_Activity_
At the line that includes "room configuration or", begin writing out the entries below exactly, and continue through the last line without adding anything.

[Dataset excerpts]
# # # # #

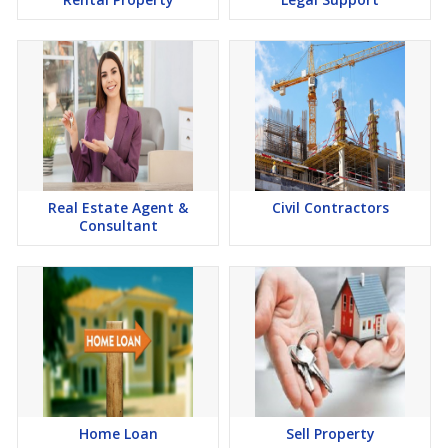
Real Estate Agent &
Civil Contractors
Consultant
Home Loan
Sell Property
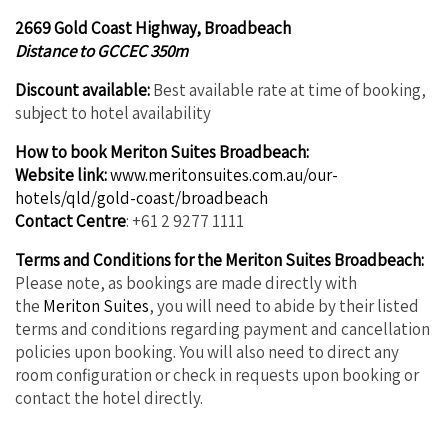
2669 Gold Coast Highway, Broadbeach
Distance to GCCEC 350m
Discount available:
Best available rate at time of booking,
subject to hotel availability
How to book Meriton Suites Broadbeach:
Website link:
www.meritonsuites.com.au/our-
hotels/qld/gold-coast/broadbeach
Contact Centre
: +61 2 9277 1111
Terms and Conditions for the Meriton Suites Broadbeach:
Please note, as bookings are made directly with
the
Meriton Suites
, you will need to abide by their listed
terms and conditions regarding payment and cancellation
policies upon booking. You will also need to direct any
room configuration or check in requests upon booking or
contact the hotel directly.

# # # # #

_Result for this exercise_
room configuration or check in requests upon booking or
contact the hotel directly.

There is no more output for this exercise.